South African businesses need to prepare and brace themselves for a highly challenging period ahead as the coronavirus pandemic disrupts day-to-day life and commerce.
“There is now a pressing need for effective risk mitigation and business continuity measures, and these must include partner firms, suppliers and other stakeholders,” Craig Polkinghorne, Head of Commercial Banking at Standard Bank Group.
Planning crucial in cross-border trade
In numerous industries, supply chains and cash flows are being severely disrupted, particularly for those businesses involved in cross-border trade.
With this in mind, organisations should consider the early loading and planning of payments, as well as intensive cash-flow management and liquidity planning. Those businesses that have lending facilities in place should assess whether these have capacity to cope with changed or disrupted cash flows.

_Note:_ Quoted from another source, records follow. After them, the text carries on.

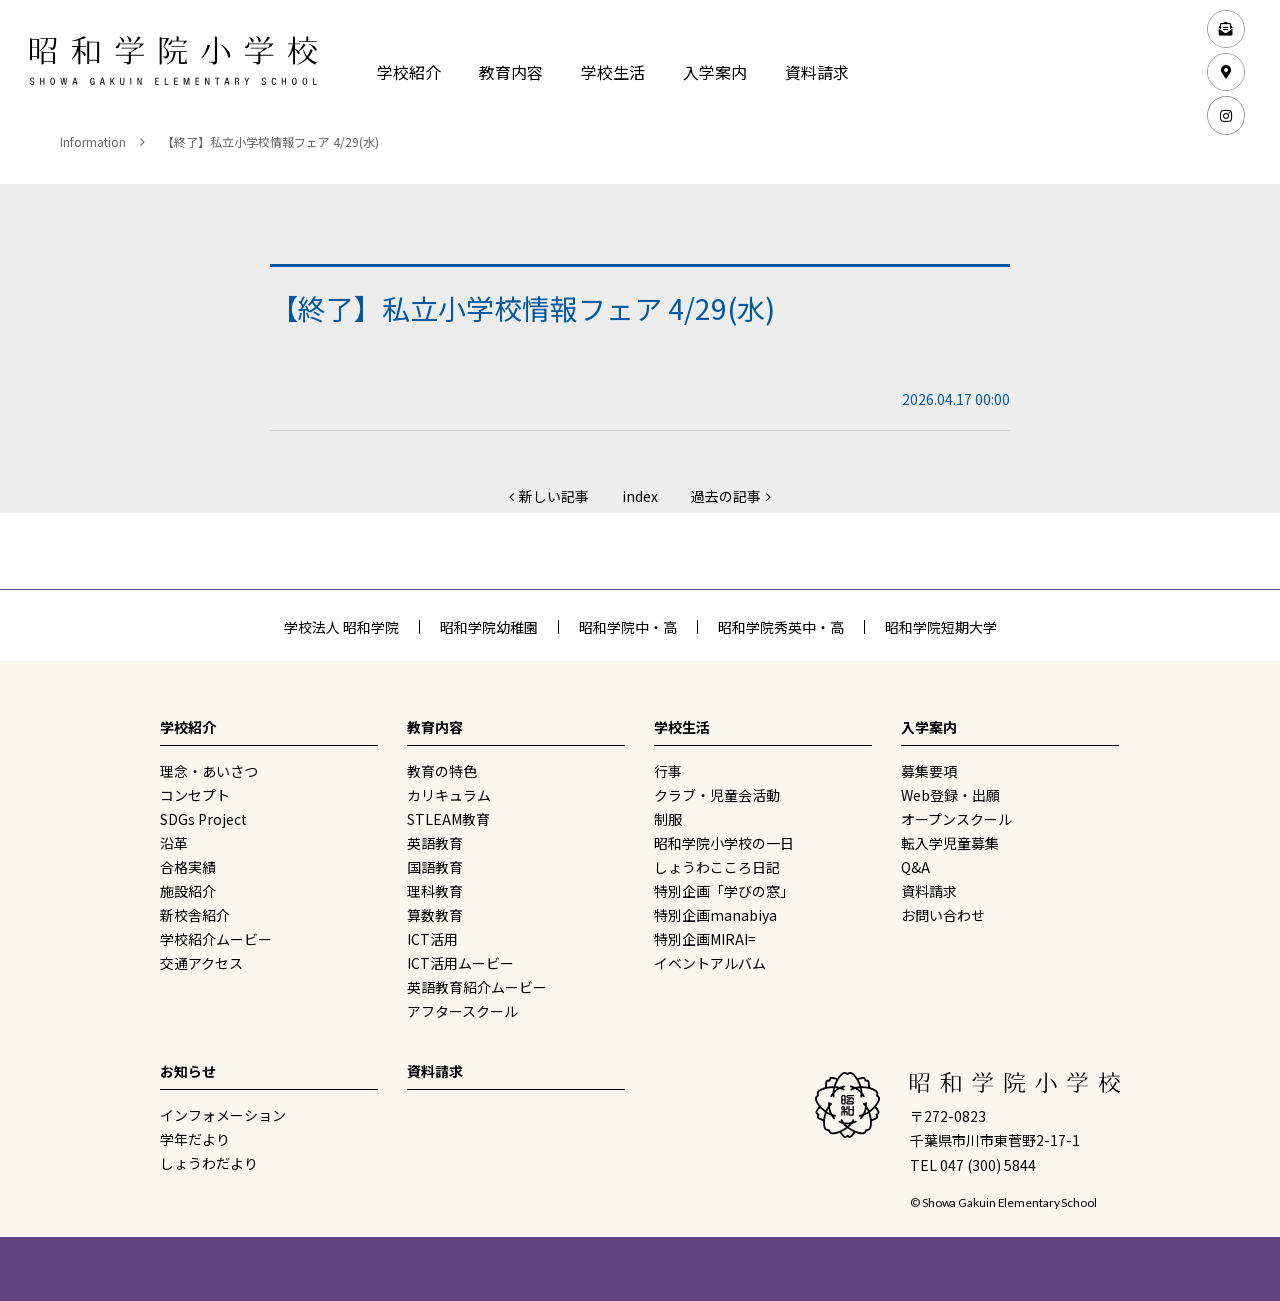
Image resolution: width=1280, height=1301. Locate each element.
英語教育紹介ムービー (477, 987)
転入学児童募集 (950, 843)
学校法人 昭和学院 (341, 627)
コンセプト (195, 795)
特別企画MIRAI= (705, 939)
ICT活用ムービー (460, 963)
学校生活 (613, 72)
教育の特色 (442, 771)
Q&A (915, 867)
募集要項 (929, 771)
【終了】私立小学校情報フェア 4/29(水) (270, 141)
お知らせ (188, 1071)
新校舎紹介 (195, 915)
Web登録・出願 (950, 795)
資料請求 (817, 72)
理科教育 (435, 891)
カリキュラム (449, 795)
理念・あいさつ (209, 771)
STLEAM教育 (448, 819)
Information (93, 141)
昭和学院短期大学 (941, 627)
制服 (668, 819)
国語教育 (435, 867)
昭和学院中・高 (628, 627)
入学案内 (715, 72)
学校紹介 (409, 72)
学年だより (195, 1139)
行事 (668, 771)
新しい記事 (554, 496)
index (640, 496)
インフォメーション (223, 1115)
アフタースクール (462, 1011)
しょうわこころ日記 (717, 867)
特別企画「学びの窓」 (724, 891)
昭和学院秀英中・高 (781, 627)
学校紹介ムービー (216, 939)
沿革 (174, 843)
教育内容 (511, 72)
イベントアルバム (710, 963)
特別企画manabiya (715, 915)
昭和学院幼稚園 (489, 627)
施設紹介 (188, 891)
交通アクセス (201, 963)
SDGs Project (203, 819)
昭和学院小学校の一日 (724, 843)
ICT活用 (432, 939)
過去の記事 (726, 496)
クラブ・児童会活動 (717, 795)
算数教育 (435, 915)
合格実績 (188, 867)
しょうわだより (209, 1163)
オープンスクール (956, 819)
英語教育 (435, 843)
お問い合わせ (943, 915)
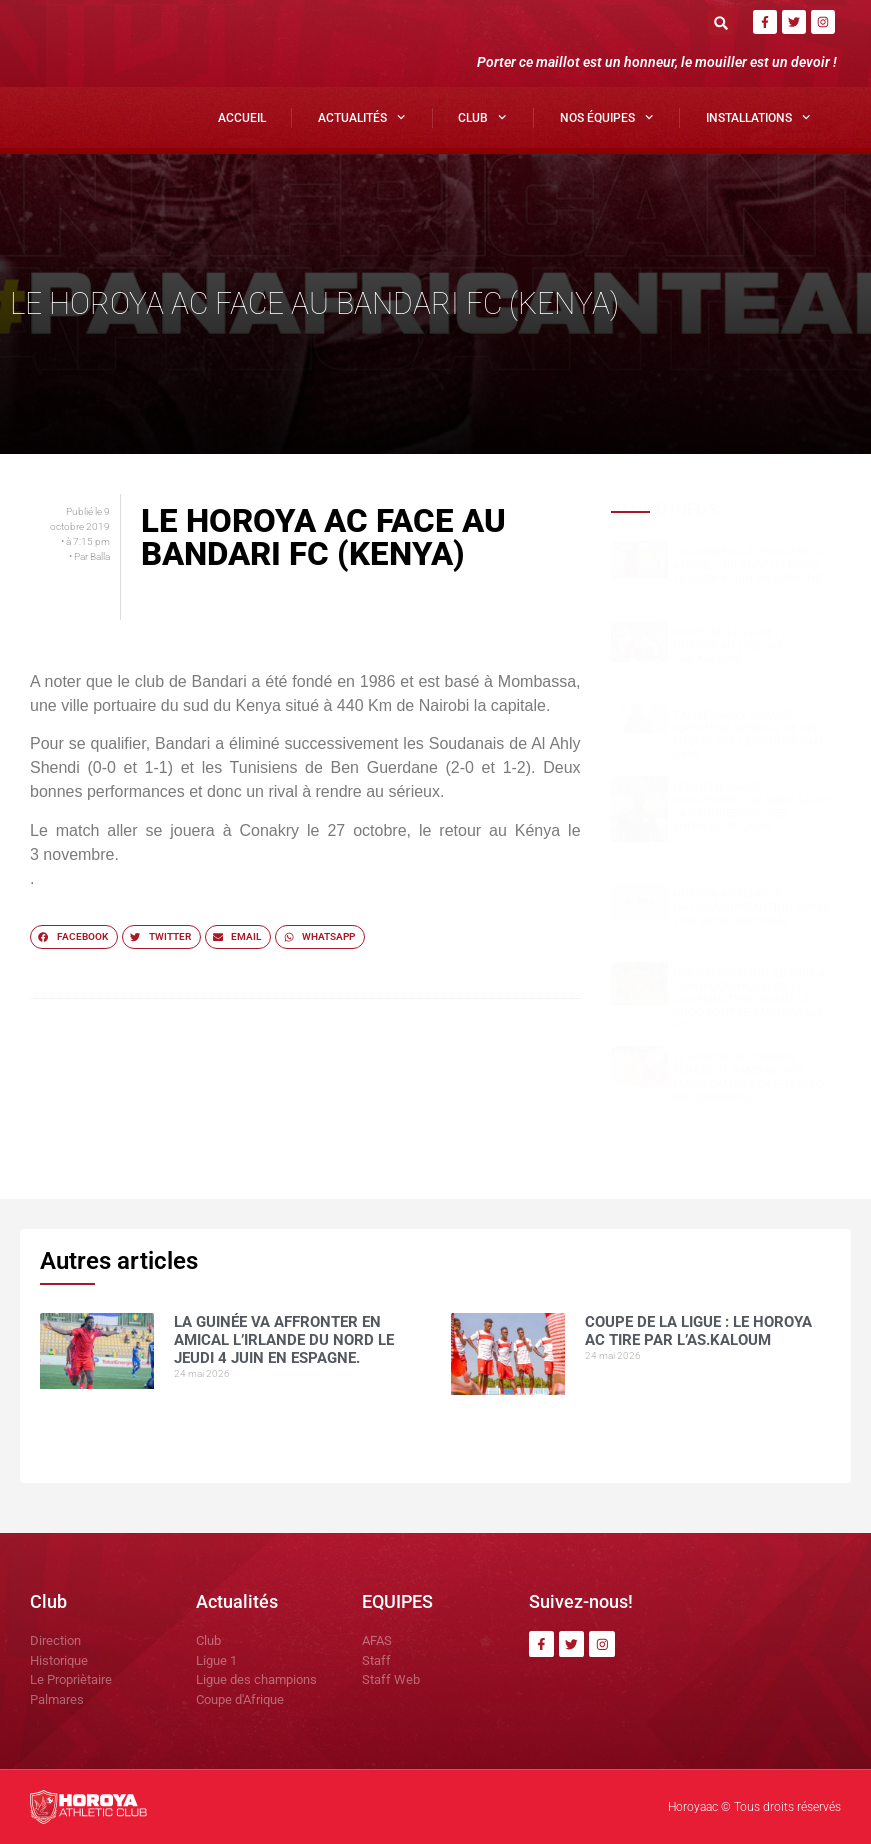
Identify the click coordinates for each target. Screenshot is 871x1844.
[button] (720, 22)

In addition, businesses involved in cross-border trade can consider measures that reduce the impact on cash flows. Letters of credit, for instance, have a lesser impact on cash flows than upfront deposits. And the disruption of physical trade flows might require an alignment of the associated cash flows.
With our complete range of trade finance instruments and products, we can assist you with liquidity planning.
Comprehensive policies and protocols essential
The health and safety of employees, clients and other stakeholders needs to be top of mind. Companies should consider separating teams and allowing employees to work remotely, where possible, although the persistence of load-shedding does complicate remote work.
As more employees work from home, connectivity will be key. To enable this, teams could be provided with larger data bundles and afforded remote and secure access to internal systems. Stay connected by accessing prepaid airtime and via Standard Bank online banking.
“We are encouraging clients to make use of digital channels when transacting and engaging with the bank, where possible,” adds Polkinghorne.
Naturally, hygiene within the workplace and externally is of paramount importance – access to hand sanitisers, for instance, could prevent the spread of the virus.
Reach out in financial distress
We do acknowledge that our business customers are facing challenges in dealing with the disruption to their businesses. We also understand that in any business or personal financial cycle there can be difficulties in meeting financial obligations. This may be heightened especially in times of economic downturns and crisis.
Customers who are in financial distress should contact the bank as soon as possible. The sooner the bank is informed, the sooner both parties can find a workable solution to address or resolve issues of financial distress. It is not in Standard Bank’s interest to see a business fail, or a home lost. It is in both parties’ interest to find a workable solution.
“We do urge customers to contact the bank should they experience difficulties. We have no doubt that the impact of the Corona-19 virus has been extremely disruptive,” says Polkinghorne.
If you are facing any challenges with regards your finances, please don’t hesitate to contact our call centre as soon as possible for assistance. The number is 0860 123 000.
Our bankers, relationship managers are in contact with our customers and are there to provide all the support necessary. Our customers all have individual needs and requirements and we will provide all the assistance necessary on a case by case basis.
“By planning ahead, working together and remaining vigilant, we can limit the strain on South Africa’s businesses in the weeks and months ahead,” Polkinghorne concludes.